Yet if this isn’t the primary concern expressed here, then how are we to comprehend the phrase “daily bread”?

 

This is where the word ‘supersubstantial’ enters the picture. St. Matthew with this unique term gives us proof positive of what a wise Catholic already knows --- that Jesus literally meant what He said elsewhere when He declared, echoing the Prophet Moses, “Man liveth not by bread alone…” (Luke 4:4c DRC) To which He then adds, “…but in every word that proceedeth from the mouth of God.” (Matthew 4:4b DRC. See also Deuteronomy 8:3 for the original statement.) And what is one of the glorious titles by which Jesus Christ is known? St. John calls Him “the Word of God” (Apocalypse --- ‘Revelation’ to Protestants --- 19:13c DRC), echoing this again in his Gospel where he says, “In the beginning was the Word, and the Word was with God, and the Word was God… And the Word was made flesh, and dwelt among us… For the law was given by Moses; grace and truth came by Jesus Christ.” (John 1:1, 14b-c, 17 DRC) Jesus, therefore, is the greatest expression of God Almighty that Creation has ever seen or ever will see: He is, truly, the sum of all that God can say to us, being God Himself in the Flesh. And what further does Jesus Christ inform us about Himself in another place in John’s Gospel? He declares, “I am the bread of life.” (John 6:48 DRC, emphasis added)

 

Dear reader, do you understand where these heavenly truths lead us? Earthly bread is of no ultimate consequence for Eternity, nor does a true disciple of Jesus ever have to worry about it here on earth. Whereas Celestial Bread --- the Word of God, Jesus in the Flesh --- is of everlasting significance. It is He that the world needs, it is His Flesh that a man must have to survive into Eternity. As Jesus says as well, “He that eateth my flesh, and drinketh my blood, hath everlasting life: and I will raise him up in the last day.” (John 6:55 DRC) This Flesh of His is known to Roman Catholics as the Eucharist (what Protestants, if they even anymore remember something about it, still call ‘holy communion’), and thus why the eucharistic form of the Our Father prayer is styled eucharistic. How so?

 

Enter ‘supersubstantial’. This word is unique in Sacred Scripture, and it is utterly unique in the English language. It is the same in Latin. The term means --- obviously --- something beyond normal. This is the import of the prefix ‘super’. Whereas ‘substantial’ is what something consists of, the substance of it. Hence, ‘supersubstantial’ is a substance beyond normal. Ergo, when St. Matthew reports Jesus as teaching His disciples to pray, “Give us this day our supersubstantial bread…”, He is talking about a bread that is not merely earthly and thus not merely normal, everyday food. He is teaching them to supplicate for that Bread which is from Heaven and is thus extraordinary… the Bread of the Angels.

 

In Protestant translations of Matthew’s Gospel, this meaning is lost.
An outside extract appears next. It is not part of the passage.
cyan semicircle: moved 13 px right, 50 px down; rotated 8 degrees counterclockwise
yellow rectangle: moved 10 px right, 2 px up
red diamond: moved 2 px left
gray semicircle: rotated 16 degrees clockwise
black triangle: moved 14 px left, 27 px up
This is because Protestants don’t believe, and don’t want to believe, in the Eucharist, that it really is the actual Flesh & Blood of Jesus. It is also because they depend on the ancient Greek text of Matthew solely, while Catholic scholars have relied upon equally old copies of Matthew’s Gospel in Latin as well, which in turn, all serious scholars agree, derive from Latin manuscripts that go back to at least the second century A.D. (and which actually derive from manuscripts of the first century while several of the apostles were still alive, were such scholars only permitted by their academic prejudices to admit it). Greek never had any convenient way to convey Jesus’ profound meaning of “supersubstantial” in Matthew 6:11. (DRC) Meanwhile, Latin had --- or Latin-speaking Christians early on devised --- a unique way to say it. As a result, when St. Jerome compiled the authoritative version of the Bible for the Roman Catholic Church in Latin around A.D. 400, he apparently took the Latin word already used by Christians within the Roman Empire for Matthew 6:11 and incorporated it into his revised text. (I say ‘revised’ since Jerome did not translate from scratch the New Testament. Instead, he took Latin translations previously made and compared them carefully with the oldest & most reliable manuscripts in Greek or Aramaic that he had available to him at that ancient date in order to ensure their accuracy. Whilst, in contrast, the Old Testament he pretty much rendered from a blank slate, going back to the original Hebrew since he found previous translations from the Greek Septuagint too uneven for it to be worthwhile working in conjunction with their texts or the text of the Septuagint.) Yet where did translators of Matthew’s Gospel into Latin get the idea of a “supersubstantial bread” if the Greek never contained such a meaning?

 

Here is where Protestants betray a lack of history, not having existed until the 1500s. Or, to be more precise, a lack of knowledge of history. Because if one reads the earliest Christian writers very closely, one learns that both Matthew’s Gospel and St. Paul’s Hebrews were written in Aramaic, having both been written to Jewish Catholics. That is to say, they were written to those who spoke the language of Hebrew. It was only later, a few years after being first composed in the Jewish tongue, that they were translated into Greek. Consequently, whatever the original words of Jesus in Aramaic (the Hebrew spoken when He was upon the earth) as He taught His disciples the Our Father prayer, St. Jerome’s authoritative Latin version of Matthew conveys a proper meaning of those Aramaic words when it comes to the phrase “daily bread.” St. Luke’s Gospel, too, conveys a proper meaning of those words. Yet neither alone, seemingly, by itself conveys the full meaning of Jesus’ Aramaic words. To wit, either Luke and the translators of Matthew each took but a part of His words here to make their respective translations or, as seems more likely to me, Jesus used a word in Aramaic that could not be rendered by one-on-one equivalence into a single word in either Greek or Latin. Therefore, both Luke in Greek and the translators of Matthew into Greek & Latin chose one word that represented an aspect of what Jesus said in Aramaic, thereby aiming at His full meaning without ever claiming, by their translations, to achieve a total account of what He said. Yet by taking both Luke’s Gospel and Matthew’s Gospel --- the latter as translated from the Latin, of course --- together, we can obtain a more thorough recall of the meaning of Jesus’ Aramaic words, regardless. And we can do so because earliest translators of Matthew’s Gospel from Aramaic into Latin had access to the Apostles when they were still living, and could confirm what the Aramaic words of Jesus here conveyed… that the “daily bread” of which He spoke was more than just normal food, being His Very Flesh and the Extraordinary Bread of Angels.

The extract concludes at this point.